The coordinates of V gene exon boundaries based on the Vega gene annotation track, repeat content (RepeatMasker 3.2.7; www.repeatmasker.org), SDs,72,73 and centromere/telomere coordinates were downloaded from UCSC (www.genome.ucsc.edu). Percent sequence identity values for SDs were also downloaded from UCSC and used for partitioning the SD data sets. Locus coverage and SNP density values were calculated using BEDTools version 2.1.65 We assessed the statistical significance for the observed enrichments of CH17 SNP densities within SDs in the IGHV and IGKV loci using the Genomic Hyperbrowser (https://hyperbrowser.uio.no40). We created ‘case-control’ tracks including coordinates overlapped (SD) and not overlapped (non-SD) by SDs in the IGHV/IGKV regions, and then carried out tests for enrichments of CH17 SNPs in these loci by permuting the SD and non-SD status for each IGHV and IGKV set of coordinates (MCFDR simulations=10 000). The observed enrichments were then compared with the simulated datasets to calculate P-values for IGHV and IGKV locus analyses. For genome-wide centromere/telomere analysis, we used CHM1 variants,39 and SNP densities in telomeric/centromeric regions were estimated twice independently using telomere/centromere coordinates extended by either 1 or 3 Mb.

GenBank Accessions

CH17-118P18 AC244205.3, CH17-436P12AC243970.3, CH17-405H5 AC245015.2, CH17-140P2 AC244255.3, CH17-158B1 AC233264.2, CH17-98L16 AC245506.3, CH17-216K2 AC243981.3, CH17-68J4 AC247037.2, CH17-335O14 AC245452.3, CH17-424L4 AC245517.3, CH17-264L24 AC245060.1, CH17-238D3 AC245291.4, CH17-242N13 AC246793.1, CH17-420I24 AC244250.3, CH17-475O7 AC244157.2, CH17-95F2 AC245028.2, CH17-355P2 AC245054.3, CHM1_1.1 Assembly GCA_000306695.2.
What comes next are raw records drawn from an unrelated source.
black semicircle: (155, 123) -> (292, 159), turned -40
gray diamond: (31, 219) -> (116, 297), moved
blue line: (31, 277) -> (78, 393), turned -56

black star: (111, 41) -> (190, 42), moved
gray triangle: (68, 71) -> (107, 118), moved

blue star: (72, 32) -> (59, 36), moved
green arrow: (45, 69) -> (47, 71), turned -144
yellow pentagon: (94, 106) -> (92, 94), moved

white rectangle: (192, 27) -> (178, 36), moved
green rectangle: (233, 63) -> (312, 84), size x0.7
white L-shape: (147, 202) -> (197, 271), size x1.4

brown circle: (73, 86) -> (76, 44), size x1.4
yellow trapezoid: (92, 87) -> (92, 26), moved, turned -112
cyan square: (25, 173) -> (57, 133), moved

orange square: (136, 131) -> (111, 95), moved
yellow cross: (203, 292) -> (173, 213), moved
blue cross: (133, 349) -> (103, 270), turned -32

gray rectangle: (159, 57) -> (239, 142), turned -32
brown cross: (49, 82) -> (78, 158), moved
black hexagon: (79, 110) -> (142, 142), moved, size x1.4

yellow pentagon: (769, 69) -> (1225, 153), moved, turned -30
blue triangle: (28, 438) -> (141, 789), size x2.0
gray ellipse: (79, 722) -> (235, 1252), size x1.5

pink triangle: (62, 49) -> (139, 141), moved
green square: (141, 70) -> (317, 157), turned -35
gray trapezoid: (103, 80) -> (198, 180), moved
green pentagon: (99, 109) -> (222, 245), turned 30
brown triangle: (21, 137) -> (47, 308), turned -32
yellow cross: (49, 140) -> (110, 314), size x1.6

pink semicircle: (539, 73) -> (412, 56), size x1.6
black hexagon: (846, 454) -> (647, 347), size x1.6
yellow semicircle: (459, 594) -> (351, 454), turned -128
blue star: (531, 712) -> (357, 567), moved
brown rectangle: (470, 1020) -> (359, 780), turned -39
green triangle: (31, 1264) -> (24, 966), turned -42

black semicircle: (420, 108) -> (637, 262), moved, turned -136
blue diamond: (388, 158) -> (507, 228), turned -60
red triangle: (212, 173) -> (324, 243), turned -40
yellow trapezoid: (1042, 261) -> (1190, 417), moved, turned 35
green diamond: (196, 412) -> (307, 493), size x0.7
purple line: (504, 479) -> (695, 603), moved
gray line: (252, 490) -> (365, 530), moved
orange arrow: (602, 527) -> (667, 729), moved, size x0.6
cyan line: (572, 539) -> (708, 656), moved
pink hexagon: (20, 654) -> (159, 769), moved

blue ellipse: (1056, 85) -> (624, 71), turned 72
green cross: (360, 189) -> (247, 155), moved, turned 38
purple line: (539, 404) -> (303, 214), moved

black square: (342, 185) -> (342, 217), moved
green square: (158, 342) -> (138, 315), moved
GenBank Accessions for novel IG alleles

IGLV6-57*02—KM455556, IGLV11-55*02—KM455555, IGLV5-48*02—KM455554, IGLV5-45*04—KM455553, IGLC7*03—KM455557, IGKV1-6*02—KM455558, IGKV1-17*03—KM455566, IGKV6-21*02—KM455568, IGKV2D-26*03—KM455565, IGKV6D-21*02—KM455569, IGKV3D-15*03—KM455564, IGKV1D-13*02—KM455562, IGKV1D-42*02—KM455560, IGKV1D-8*02—KM455563, IGKV1D-8*03—KM455567.